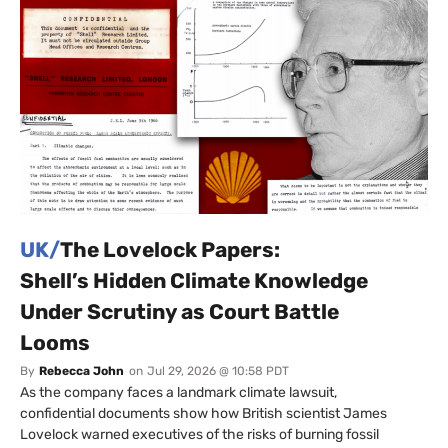
UK/
The Lovelock Papers:
Shell’s Hidden Climate Knowledge
Under Scrutiny as Court Battle
Looms
By
Rebecca John
on
Jul 29, 2026 @ 10:58 PDT
As the company faces a landmark climate lawsuit,
confidential documents show how British scientist James
Lovelock warned executives of the risks of burning fossil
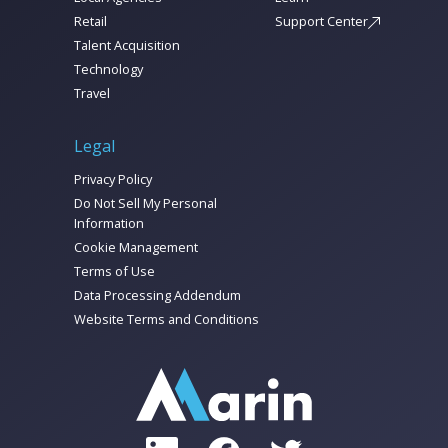
Retail
Support Center
Talent Acquisition
Technology
Travel
Legal
Privacy Policy
Do Not Sell My Personal
Information
Cookie Management
Terms of Use
Data Processing Addendum
Website Terms and Conditions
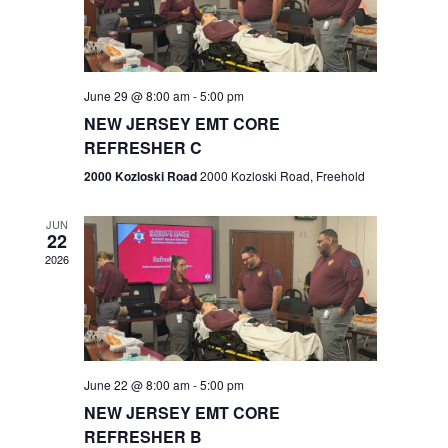
V
e
.
s
i
S
e
w
e
June 29 @ 8:00 am
-
5:00 pm
NEW JERSEY EMT CORE
s
a
REFRESHER C
N
r
2000 Kozloski Road
2000 Kozloski Road, Freehold
a
c
v
JUN
22
h
i
2026
a
g
n
a
t
d
June 22 @ 8:00 am
-
5:00 pm
i
V
NEW JERSEY EMT CORE
o
REFRESHER B
i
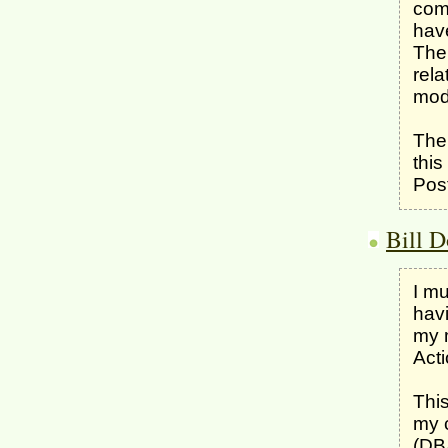
comp
have
The 
rela
mod
The 
this
Post
Bill D
I mu
havi
my m
Acti
This
my 
(DBA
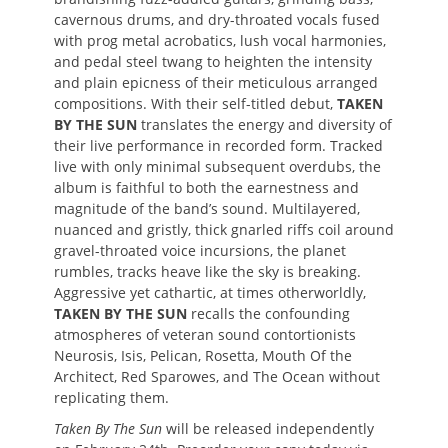
cavernous drums, and dry-throated vocals fused
with prog metal acrobatics, lush vocal harmonies,
and pedal steel twang to heighten the intensity
and plain epicness of their meticulous arranged
compositions. With their self-titled debut,
TAKEN
BY THE SUN
translates the energy and diversity of
their live performance in recorded form. Tracked
live with only minimal subsequent overdubs, the
album is faithful to both the earnestness and
magnitude of the band’s sound. Multilayered,
nuanced and gristly, thick gnarled riffs coil around
gravel-throated voice incursions, the planet
rumbles, tracks heave like the sky is breaking.
Aggressive yet cathartic, at times otherworldly,
TAKEN BY THE SUN
recalls the confounding
atmospheres of veteran sound contortionists
Neurosis, Isis, Pelican, Rosetta, Mouth Of the
Architect, Red Sparowes, and The Ocean without
replicating them.
Taken By The Sun
will be released independently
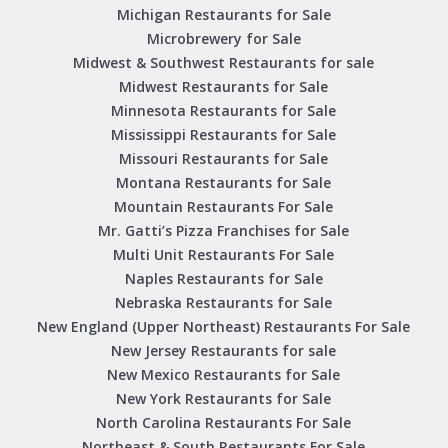
Michigan Restaurants for Sale
Microbrewery for Sale
Midwest & Southwest Restaurants for sale
Midwest Restaurants for Sale
Minnesota Restaurants for Sale
Mississippi Restaurants for Sale
Missouri Restaurants for Sale
Montana Restaurants for Sale
Mountain Restaurants For Sale
Mr. Gatti’s Pizza Franchises for Sale
Multi Unit Restaurants For Sale
Naples Restaurants for Sale
Nebraska Restaurants for Sale
New England (Upper Northeast) Restaurants For Sale
New Jersey Restaurants for sale
New Mexico Restaurants for Sale
New York Restaurants for Sale
North Carolina Restaurants For Sale
Northeast & South Restaurants For Sale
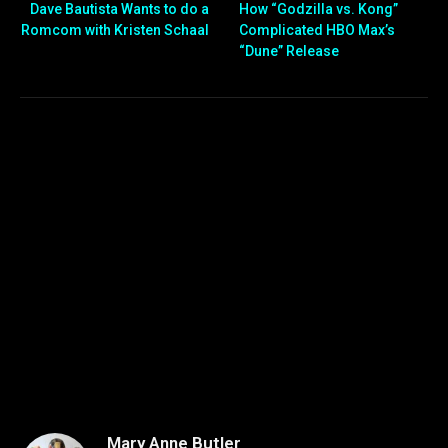
Dave Bautista Wants to do a
How “Godzilla vs. Kong”
Romcom with Kristen Schaal
Complicated HBO Max’s
“Dune” Release
Mary Anne Butler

Aim of the exercise ▸
Extract the run of lines beginning with the line that holds "replicating them." and ending at the last line of the data, inclusive. Exclude any pictures from the copy.

Response area ▸
replicating them.
Taken By The Sun
will be released independently
Michigan Restaurants for Sale
Microbrewery for Sale
Midwest & Southwest Restaurants for sale
Midwest Restaurants for Sale
Minnesota Restaurants for Sale
Mississippi Restaurants for Sale
Missouri Restaurants for Sale
Montana Restaurants for Sale
Mountain Restaurants For Sale
Mr. Gatti’s Pizza Franchises for Sale
Multi Unit Restaurants For Sale
Naples Restaurants for Sale
Nebraska Restaurants for Sale
New England (Upper Northeast) Restaurants For Sale
New Jersey Restaurants for sale
New Mexico Restaurants for Sale
New York Restaurants for Sale
North Carolina Restaurants For Sale
Northeast & South Restaurants For Sale
Dave Bautista Wants to do a
How “Godzilla vs. Kong”
Romcom with Kristen Schaal
Complicated HBO Max’s
“Dune” Release
Mary Anne Butler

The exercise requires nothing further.